According to Forrester, businesses can become more agile if they work with platforms that accelerate change. 

For instance, oil exploration business ConocoPhillips has used the Mendix low-code platform to create a centre of excellence focused on building applications that can be scaled across the company. Mendix offers a cloud-based platform as a service for low-code application development, to build containerised apps that run on Cloud Foundry.

According to ConocoPhillips, with support from the centre of excellence, individuals who are not in traditional developer roles will be able to develop applications that are designed to deliver efficiencies and solve business problems.

“This shift in our approach enables our IT team to deliver solutions that provide differentiated value to ConocoPhillips in select capabilities,” said Mike Pfister, chief information officer at ConocoPhillips. “Our focus is on innovating in the areas that give us a competitive edge.” 

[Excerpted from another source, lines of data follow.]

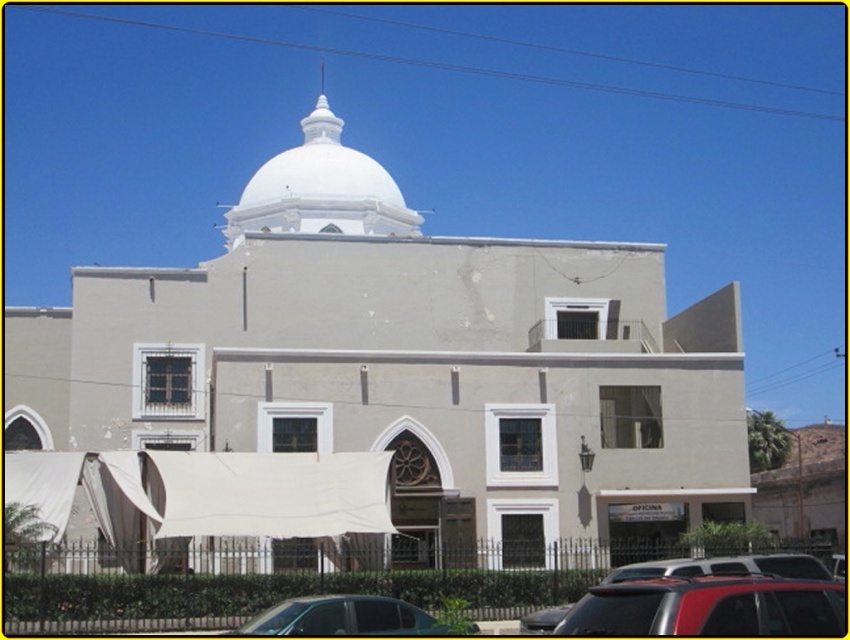 Consider the image. Measure the distance between white concrete church at center and red matte suv at lower right.

92.12 feet

Who is lower down, white concrete church at center or red matte suv at lower right?

red matte suv at lower right is lower down.

Does point (166, 422) come in front of point (723, 595)?

That is False.

Find the location of a particular element. The image size is (850, 640). white concrete church at center is located at coordinates (404, 364).

Who is positioned more to the left, white smooth dome at upper center or metallic silver car at lower center?

white smooth dome at upper center

Is white smooth dome at upper center behind metallic silver car at lower center?

Yes, white smooth dome at upper center is behind metallic silver car at lower center.

Is point (367, 164) closer to camera compared to point (323, 634)?

No, (367, 164) is behind (323, 634).

In order to click on white smooth dome at upper center in this screenshot , I will do `click(320, 188)`.

Is white concrete church at center further to camera compared to metallic silver car at lower center?

Yes, white concrete church at center is behind metallic silver car at lower center.

Locate an element on the screen. white concrete church at center is located at coordinates (404, 364).

Which is behind, point (63, 314) or point (408, 621)?

Positioned behind is point (63, 314).

Identify the location of white concrete church at center. The image size is (850, 640). (404, 364). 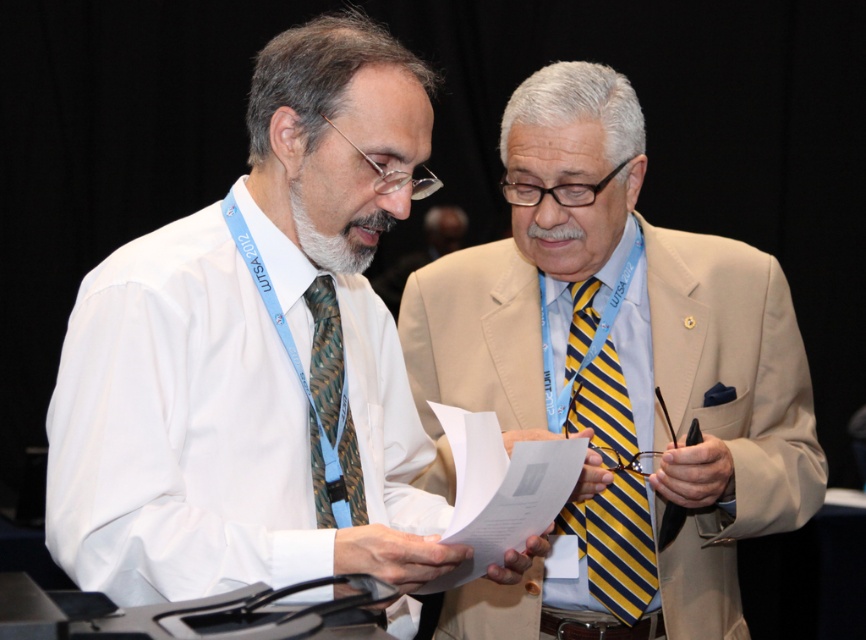 You are standing in a room where two men are talking. You see a beige fabric suit at right and a yellow striped tie at center. Which object is nearer to you?

The beige fabric suit at right is closer to the viewer than the yellow striped tie at center.

You are a photographer standing in front of the scene. You want to take a photo of the white silk shirt at center. Considering the distance between you and the shirt, can you use a standard camera lens with a minimum focusing distance of 1.5 meters?

The distance between the white silk shirt at center and the viewer is 1.49 meters, which is less than the camera lens minimum focusing distance of 1.5 meters. Therefore, you cannot focus on the white silk shirt at center with this lens.

The two men in the beige fabric suit at right and the man on the left are discussing documents. How far apart are they?

They are 6.60 feet apart. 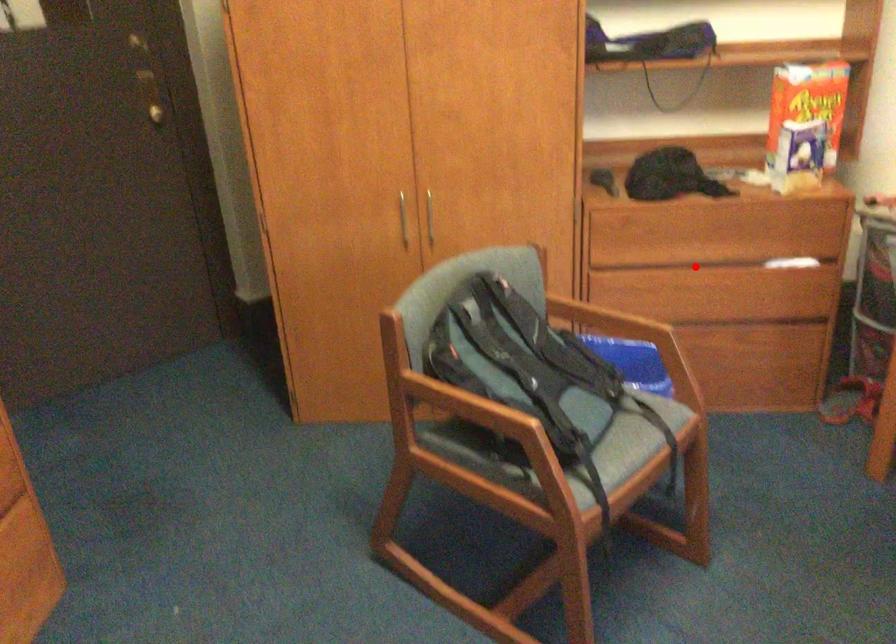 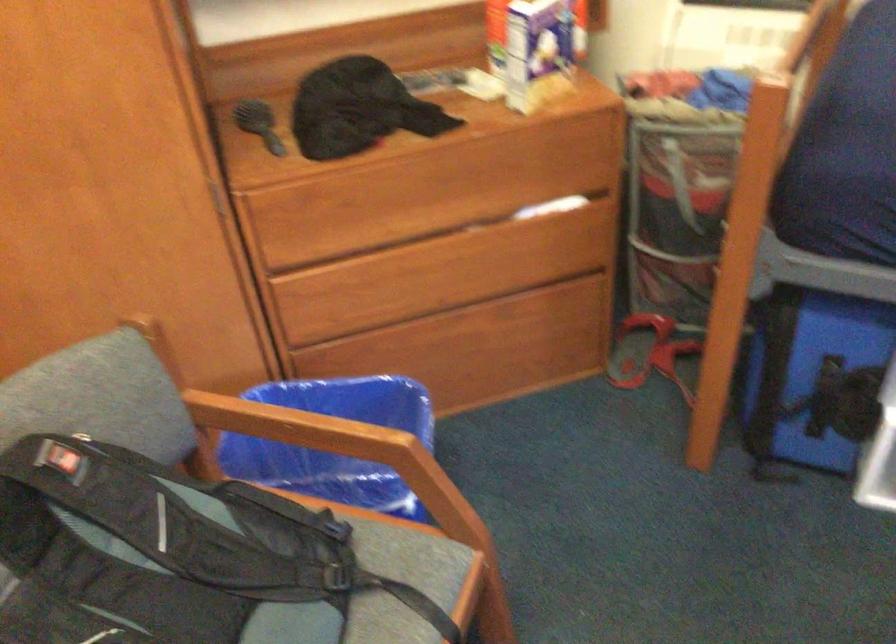 Find the pixel in the second image that matches the highlighted location in the first image.

(420, 238) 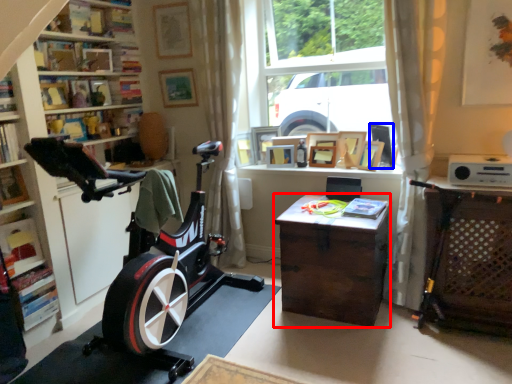 Question: Which of the following is the closest to the observer, desk (highlighted by a red box) or picture frame (highlighted by a blue box)?

Choices:
 (A) desk
 (B) picture frame

Answer: (A) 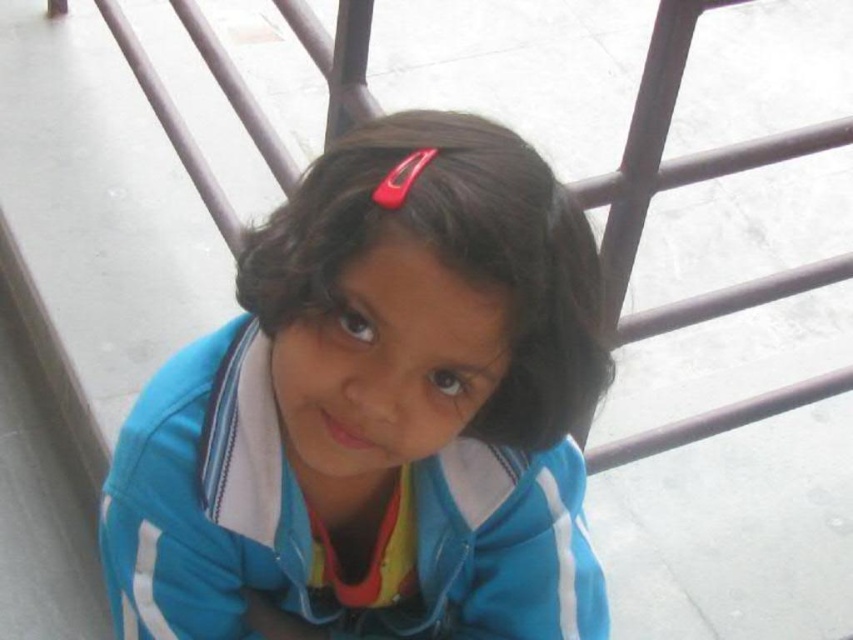 You are a photographer trying to capture a candid shot of the girl leaning against the metal railing. You want to ensure the subject is in focus. If your camera has a depth of field that can sharply focus objects within 30 inches, will the point at coordinates point (351, 253) be within the focus range?

The point (351, 253) is 29.04 inches from the camera, which is within the 30 inches depth of field range. Therefore, the point will be in focus.

You are a photographer trying to capture the girl in the image. The blue fabric jacket at center is represented by point (376, 412). Where should you position your camera to ensure the girl is centered in the frame?

To center the girl in the frame, position the camera so that the point (376, 412) representing the blue fabric jacket at center is aligned with the frame center.

The blue fabric jacket at center is part of a girl wearing it. The girl is leaning against a metal railing with horizontal bars. If the distance between the girl and the railing is 27.42 inches, can the girl reach the railing with her outstretched hand?

The distance between the girl and the railing is 27.42 inches. An average person can reach about 24 to 30 inches with an outstretched hand, so it is possible that the girl can reach the railing with her outstretched hand. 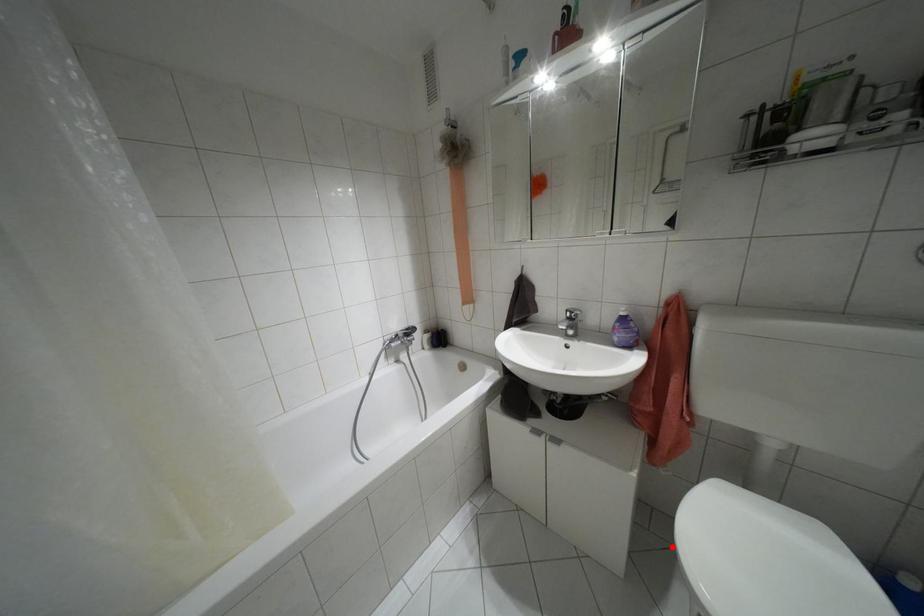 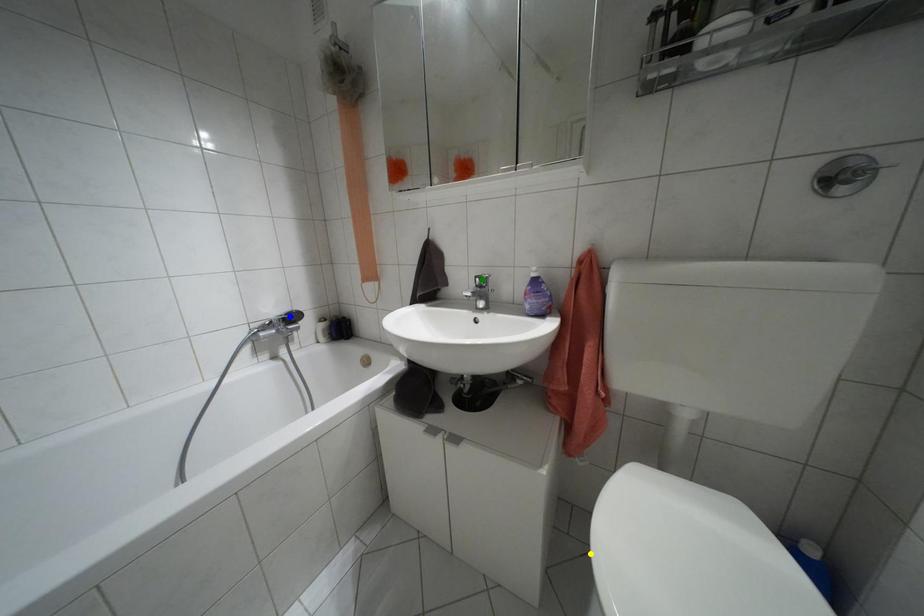 Question: I am providing you with two images of the same scene from different viewpoints. A red point is marked on the first image. You are given multiple points on the second image. Which point in image 2 is actually the same real-world point as the red point in image 1?

Choices:
 (A) blue point
 (B) yellow point
 (C) green point

Answer: (B) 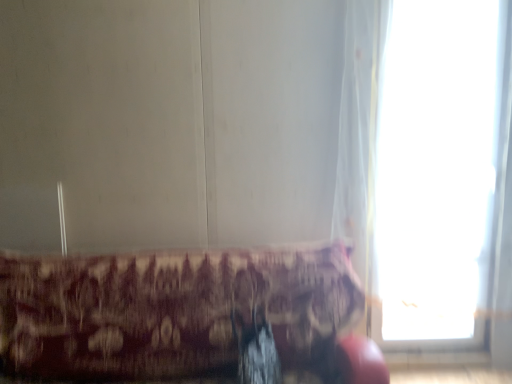 Question: Is there a large distance between transparent glass window at right and patterned fabric cushion at lower center?

Choices:
 (A) no
 (B) yes

Answer: (B)

Question: Is transparent glass window at right beside patterned fabric cushion at lower center?

Choices:
 (A) yes
 (B) no

Answer: (B)

Question: Is transparent glass window at right positioned before patterned fabric cushion at lower center?

Choices:
 (A) yes
 (B) no

Answer: (B)

Question: Considering the relative sizes of transparent glass window at right and patterned fabric cushion at lower center in the image provided, is transparent glass window at right shorter than patterned fabric cushion at lower center?

Choices:
 (A) yes
 (B) no

Answer: (B)

Question: Is transparent glass window at right smaller than patterned fabric cushion at lower center?

Choices:
 (A) yes
 (B) no

Answer: (A)

Question: Considering the relative sizes of transparent glass window at right and patterned fabric cushion at lower center in the image provided, is transparent glass window at right taller than patterned fabric cushion at lower center?

Choices:
 (A) no
 (B) yes

Answer: (B)

Question: Is patterned fabric cushion at lower center at the right side of transparent glass window at right?

Choices:
 (A) yes
 (B) no

Answer: (B)

Question: Does patterned fabric cushion at lower center turn towards transparent glass window at right?

Choices:
 (A) no
 (B) yes

Answer: (A)

Question: Is the surface of patterned fabric cushion at lower center in direct contact with transparent glass window at right?

Choices:
 (A) no
 (B) yes

Answer: (A)

Question: Is patterned fabric cushion at lower center facing away from transparent glass window at right?

Choices:
 (A) no
 (B) yes

Answer: (A)

Question: From the image's perspective, does patterned fabric cushion at lower center appear lower than transparent glass window at right?

Choices:
 (A) no
 (B) yes

Answer: (B)

Question: Can we say patterned fabric cushion at lower center lies outside transparent glass window at right?

Choices:
 (A) no
 (B) yes

Answer: (B)

Question: From a real-world perspective, is patterned fabric cushion at lower center positioned above or below transparent glass window at right?

Choices:
 (A) below
 (B) above

Answer: (A) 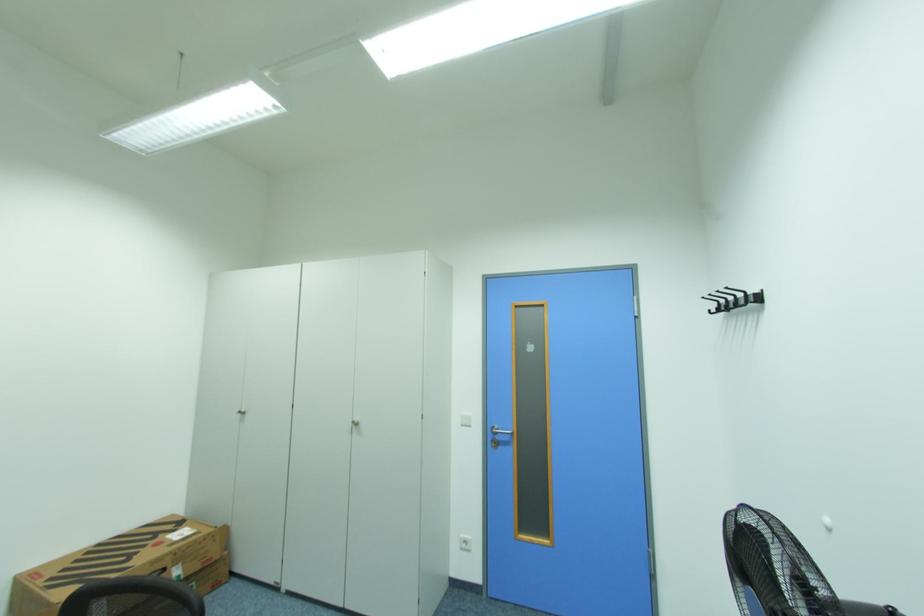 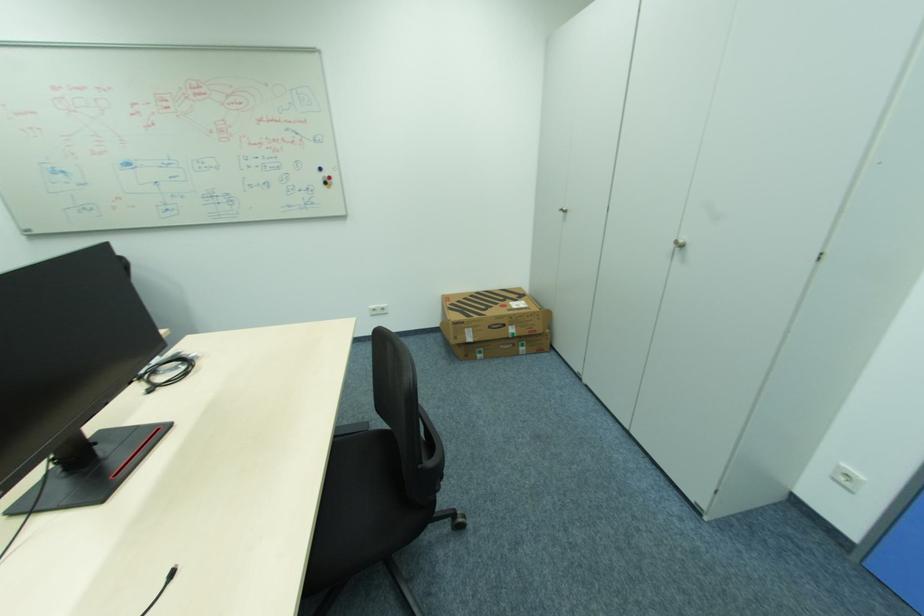 Locate, in the second image, the point that corresponds to point 166,535 in the first image.

(513, 300) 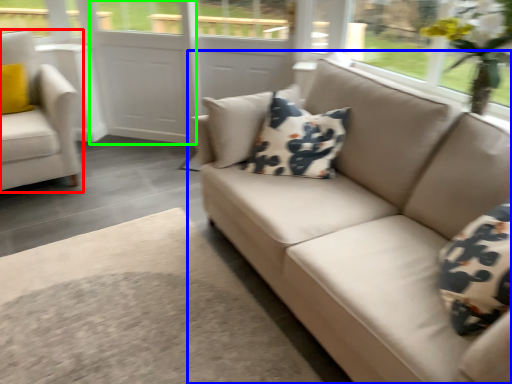 Question: Which object is the closest to the chair (highlighted by a red box)? Choose among these: studio couch (highlighted by a blue box) or screen door (highlighted by a green box).

Choices:
 (A) studio couch
 (B) screen door

Answer: (B) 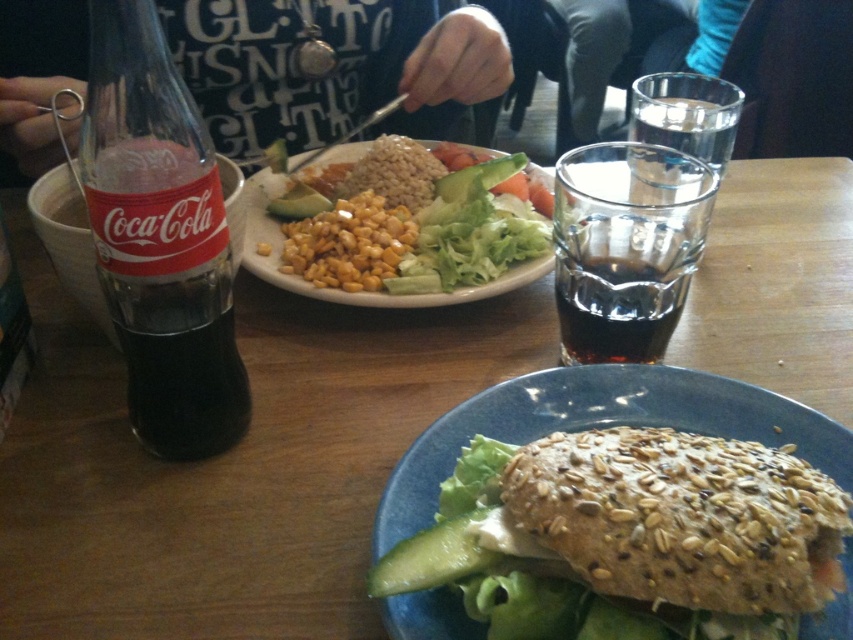 Question: Can you confirm if seeded bread at center is smaller than yellow corn at center?

Choices:
 (A) yes
 (B) no

Answer: (A)

Question: Which object appears closest to the camera in this image?

Choices:
 (A) yellow corn at center
 (B) dark glass cup at upper center
 (C) black glass coca-cola bottle at left
 (D) seeded bread at center

Answer: (D)

Question: Does black cotton shirt at upper center have a greater width compared to green smooth pickle at lower center?

Choices:
 (A) no
 (B) yes

Answer: (B)

Question: Is black glass coca-cola bottle at left further to camera compared to yellow corn at center?

Choices:
 (A) yes
 (B) no

Answer: (B)

Question: Based on their relative distances, which object is nearer to the dark glass cup at upper center?

Choices:
 (A) green smooth pickle at lower center
 (B) black cotton shirt at upper center
 (C) yellow corn at center
 (D) black glass coca-cola bottle at left

Answer: (C)

Question: Among these points, which one is nearest to the camera?

Choices:
 (A) (544, 227)
 (B) (144, 170)
 (C) (656, 250)

Answer: (B) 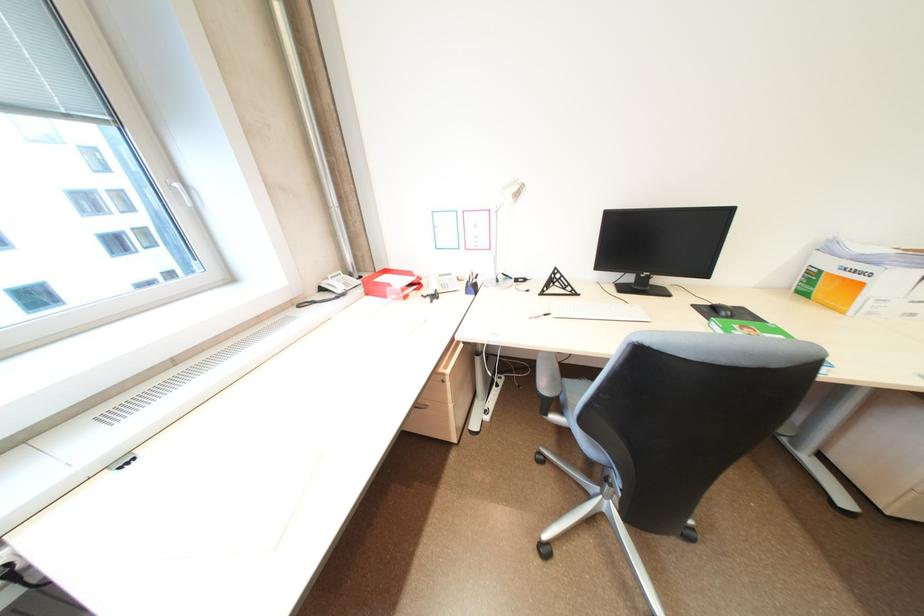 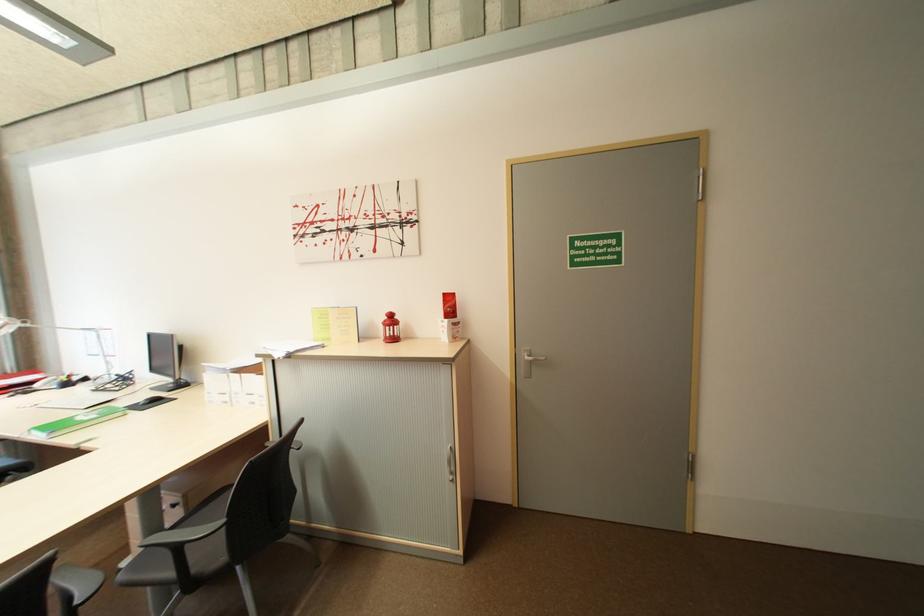 Question: The images are taken continuously from a first-person perspective. In which direction are you moving?

Choices:
 (A) Left
 (B) Right
 (C) Forward
 (D) Backward

Answer: (B)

IT has an important role to play in helping companies gain an edge to support business recovery. If Forrester’s model for working with IT suppliers represents the new normal in supplier relationship management, CIOs will need to develop an ecosystem of partners that can work cohesively to deliver a measurable business outcome.

Given the pay-per-use model used by the public infrastructure-as-a-service (IaaS) providers, Schadler said cloud infrastructure, platform and AI providers such as Alibaba, Amazon, Google, IBM and Microsoft are well aligned with outcomes – a critical component of innovation through ecosystems.

Forrester predicted that as value-based ecosystems develop, SaaS providers will need to adapt their subscription pricing model to build in value-based metrics.